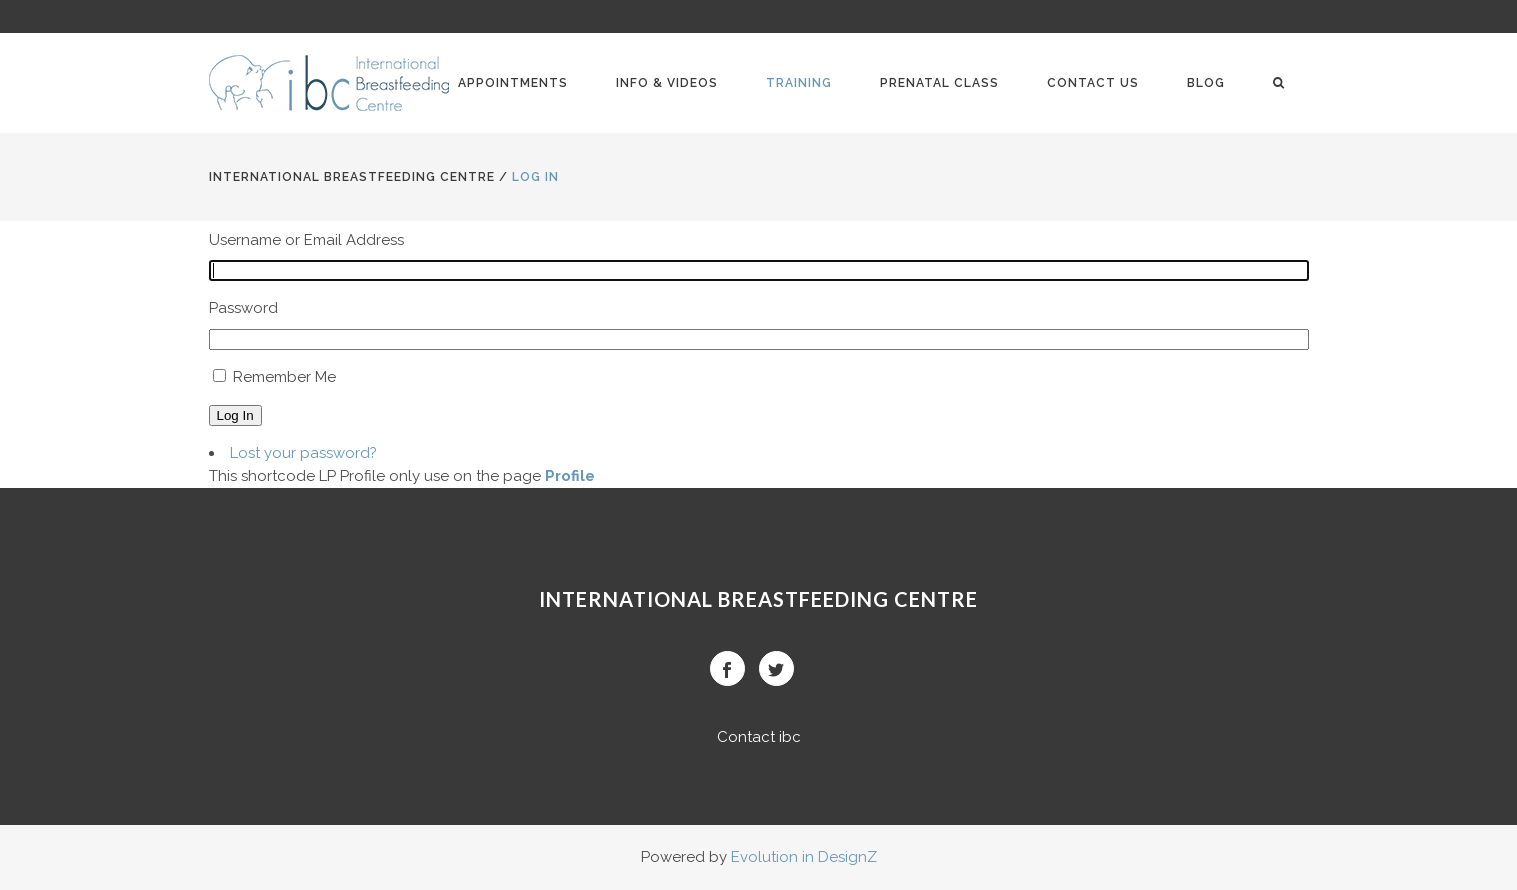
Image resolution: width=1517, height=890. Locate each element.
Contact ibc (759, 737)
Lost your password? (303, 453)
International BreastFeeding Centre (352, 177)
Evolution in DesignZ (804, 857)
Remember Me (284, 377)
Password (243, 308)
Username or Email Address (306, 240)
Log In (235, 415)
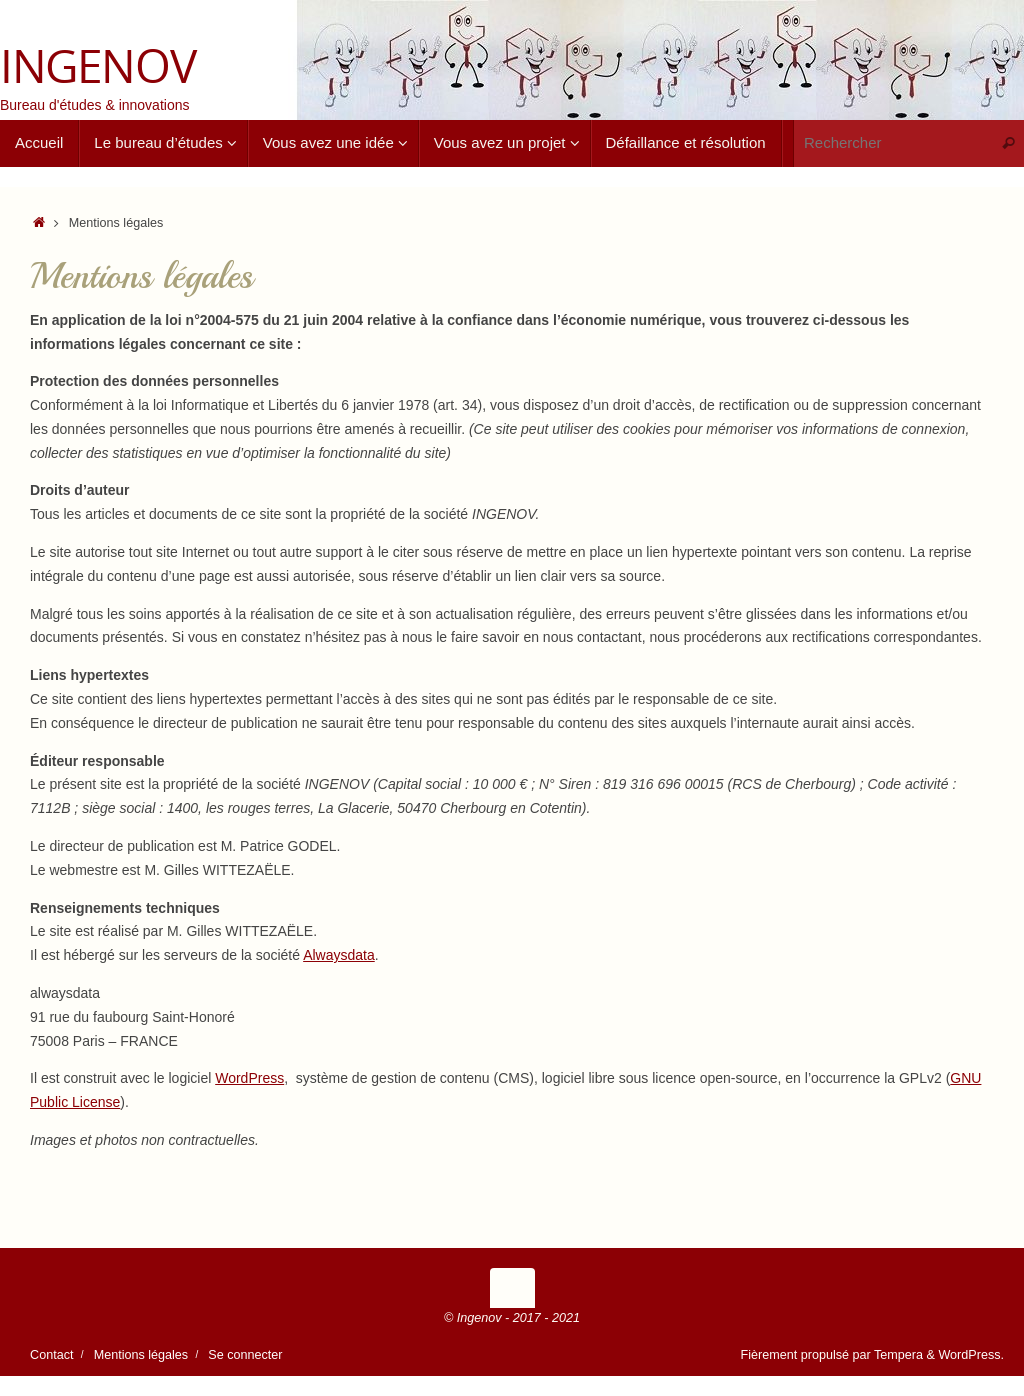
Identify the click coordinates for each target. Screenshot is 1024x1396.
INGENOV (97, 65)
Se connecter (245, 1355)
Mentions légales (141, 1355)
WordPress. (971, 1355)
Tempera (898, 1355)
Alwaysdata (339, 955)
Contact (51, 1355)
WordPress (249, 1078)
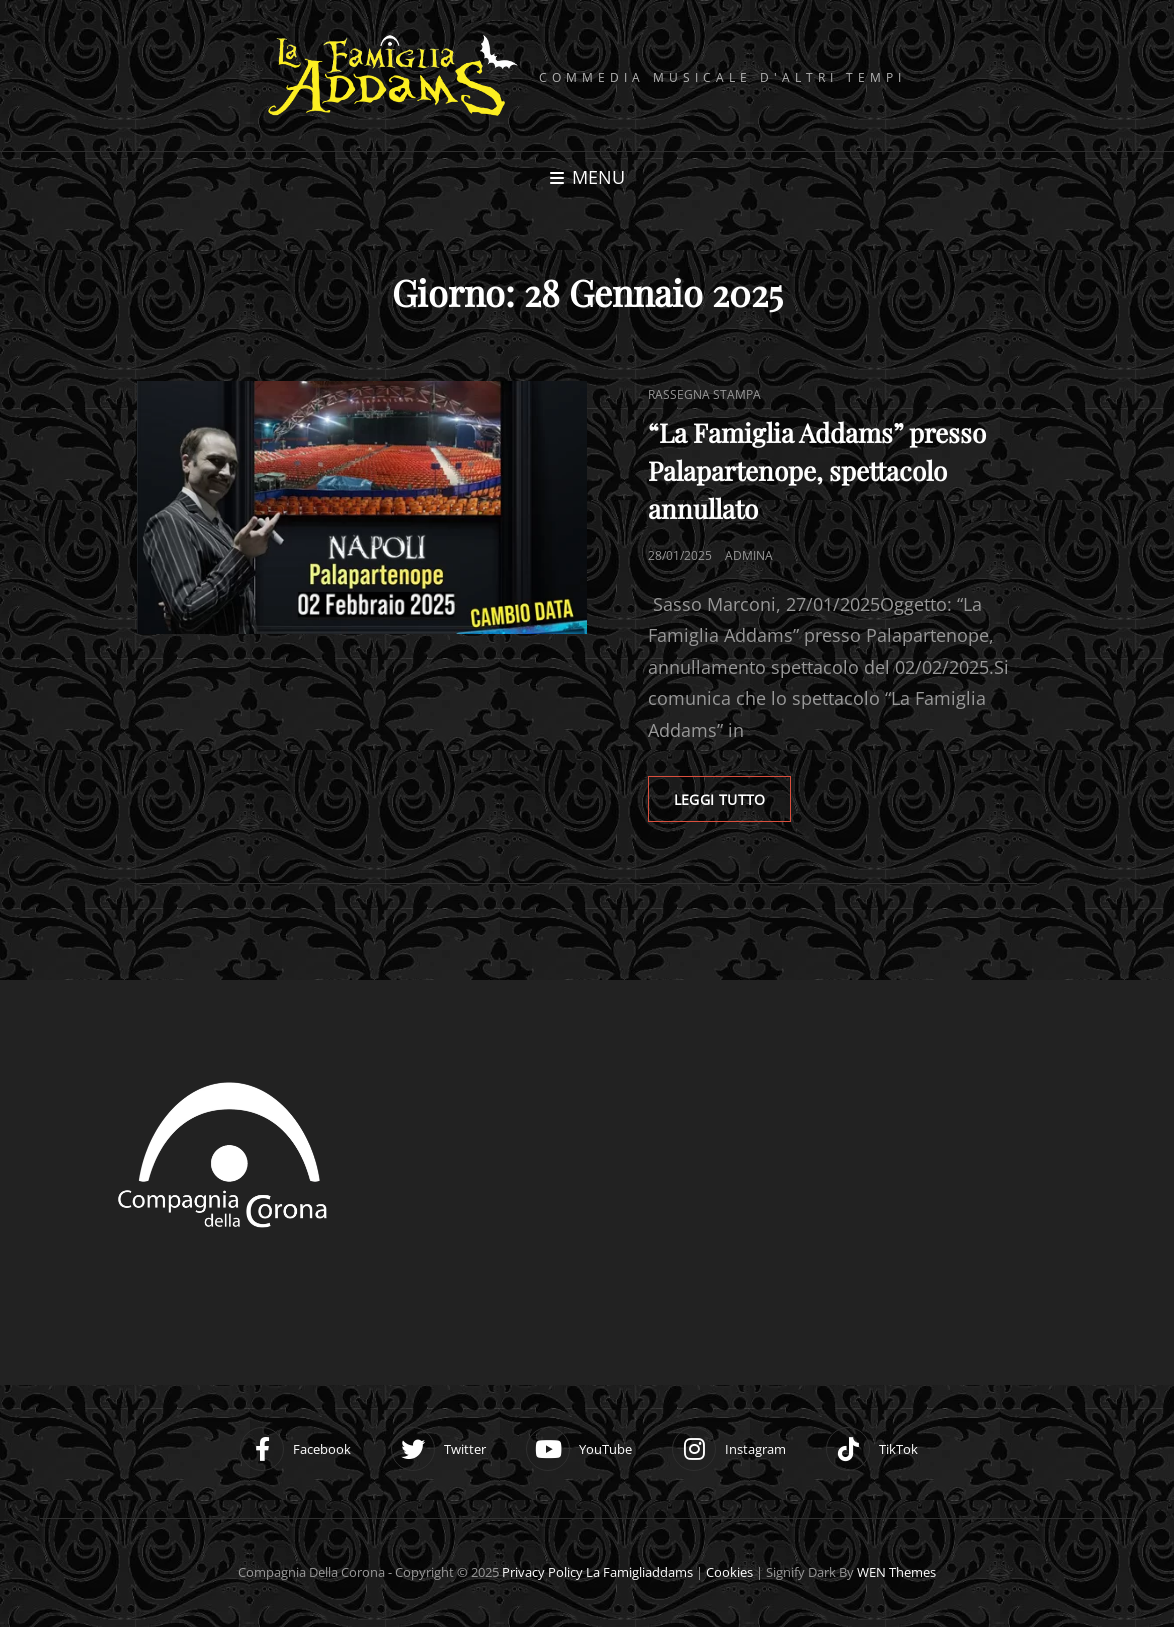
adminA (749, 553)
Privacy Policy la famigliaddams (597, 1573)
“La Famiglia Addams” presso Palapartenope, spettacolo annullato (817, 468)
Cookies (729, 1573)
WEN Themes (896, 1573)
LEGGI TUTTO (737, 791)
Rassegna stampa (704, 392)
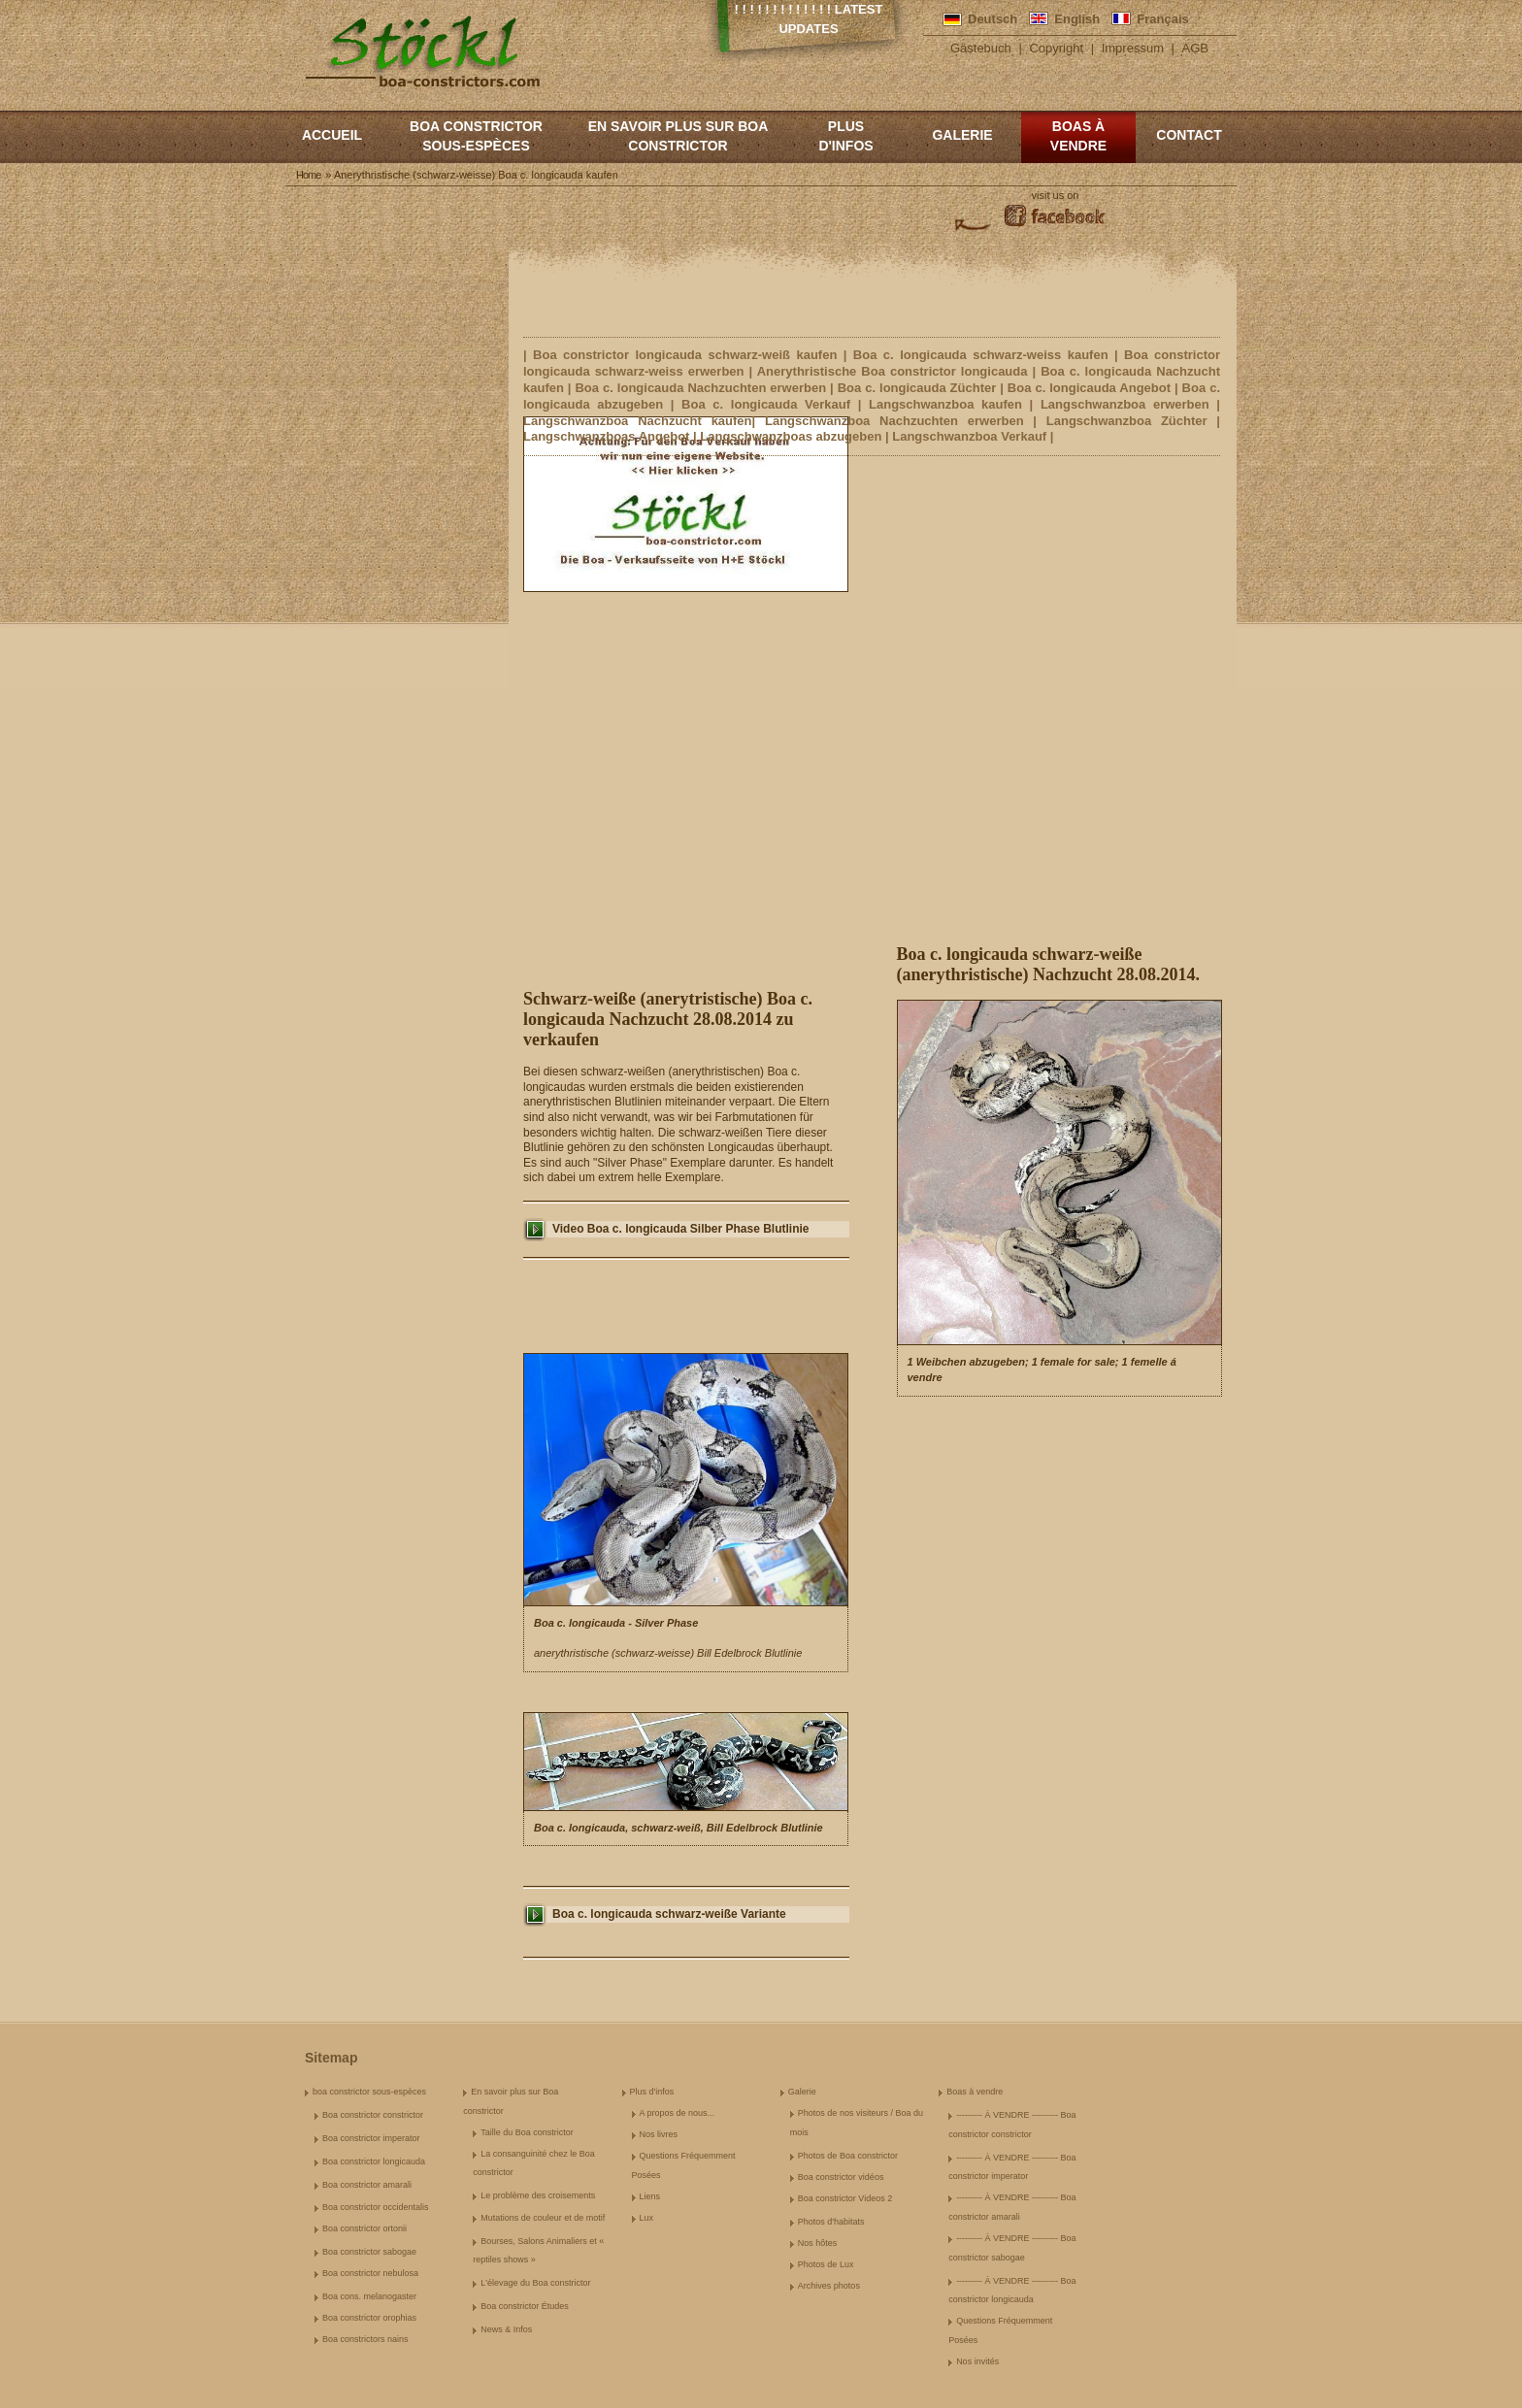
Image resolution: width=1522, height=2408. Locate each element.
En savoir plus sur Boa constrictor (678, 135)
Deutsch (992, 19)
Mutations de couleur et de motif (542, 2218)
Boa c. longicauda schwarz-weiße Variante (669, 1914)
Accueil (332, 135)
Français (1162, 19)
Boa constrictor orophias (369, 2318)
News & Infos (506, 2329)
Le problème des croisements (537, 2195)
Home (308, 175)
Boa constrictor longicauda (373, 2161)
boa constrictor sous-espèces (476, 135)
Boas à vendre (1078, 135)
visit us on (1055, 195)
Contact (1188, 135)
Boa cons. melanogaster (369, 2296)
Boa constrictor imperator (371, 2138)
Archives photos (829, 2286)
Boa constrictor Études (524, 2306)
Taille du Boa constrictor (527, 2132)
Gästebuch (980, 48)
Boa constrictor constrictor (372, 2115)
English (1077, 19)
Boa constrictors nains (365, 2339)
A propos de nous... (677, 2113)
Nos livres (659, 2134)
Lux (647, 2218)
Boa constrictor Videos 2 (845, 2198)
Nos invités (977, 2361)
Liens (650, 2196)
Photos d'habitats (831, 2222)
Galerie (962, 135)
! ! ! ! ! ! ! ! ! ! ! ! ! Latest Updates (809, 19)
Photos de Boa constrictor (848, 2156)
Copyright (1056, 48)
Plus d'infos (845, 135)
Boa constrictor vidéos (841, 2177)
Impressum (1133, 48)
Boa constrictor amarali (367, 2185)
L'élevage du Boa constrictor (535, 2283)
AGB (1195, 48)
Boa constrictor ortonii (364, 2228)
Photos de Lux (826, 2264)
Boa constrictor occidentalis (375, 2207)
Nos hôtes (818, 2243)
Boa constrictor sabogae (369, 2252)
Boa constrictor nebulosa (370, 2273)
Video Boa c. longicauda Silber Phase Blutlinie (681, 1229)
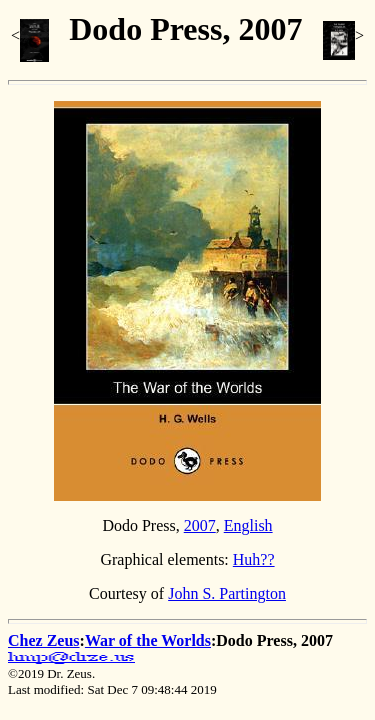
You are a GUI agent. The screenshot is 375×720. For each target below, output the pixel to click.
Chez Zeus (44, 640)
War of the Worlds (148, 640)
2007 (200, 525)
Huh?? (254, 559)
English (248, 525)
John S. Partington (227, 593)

□ □ □ □

#### What the exercise asks
Give again, exactly as written above, each line from the one that has "International BreastFeeding Centre (352, 177)" to the one that has "Galerie (962, 135)", both included; omit the pictures.

#### Solution for this problem
International BreastFeeding Centre (352, 177)
Evolution in DesignZ (804, 857)
Remember Me (284, 377)
Password (243, 308)
Username or Email Address (306, 240)
Log In (235, 415)
Identify the click coordinates for each target. Screenshot is 1024x1396.
INGENOV (97, 65)
Se connecter (245, 1355)
Mentions légales (141, 1355)
WordPress. (971, 1355)
Tempera (898, 1355)
Alwaysdata (339, 955)
Contact (51, 1355)
WordPress (249, 1078)
adminA (749, 553)
Privacy Policy la famigliaddams (597, 1573)
“La Famiglia Addams” presso Palapartenope, spettacolo annullato (817, 468)
Cookies (729, 1573)
WEN Themes (896, 1573)
LEGGI TUTTO (737, 791)
Rassegna stampa (704, 392)
Image resolution: width=1522, height=2408. Locate each element.
En savoir plus sur Boa constrictor (678, 135)
Deutsch (992, 19)
Mutations de couleur et de motif (542, 2218)
Boa c. longicauda schwarz-weiße Variante (669, 1914)
Accueil (332, 135)
Français (1162, 19)
Boa constrictor orophias (369, 2318)
News & Infos (506, 2329)
Le problème des croisements (537, 2195)
Home (308, 175)
Boa constrictor longicauda (373, 2161)
boa constrictor sous-espèces (476, 135)
Boas à vendre (1078, 135)
visit us on (1055, 195)
Contact (1188, 135)
Boa cons. melanogaster (369, 2296)
Boa constrictor imperator (371, 2138)
Archives photos (829, 2286)
Boa constrictor Études (524, 2306)
Taille du Boa constrictor (527, 2132)
Gästebuch (980, 48)
Boa constrictor constrictor (372, 2115)
English (1077, 19)
Boa constrictors nains (365, 2339)
A propos de nous... (677, 2113)
Nos livres (659, 2134)
Lux (647, 2218)
Boa constrictor Videos 2 (845, 2198)
Nos invités (977, 2361)
Liens (650, 2196)
Photos d'habitats (831, 2222)
Galerie (962, 135)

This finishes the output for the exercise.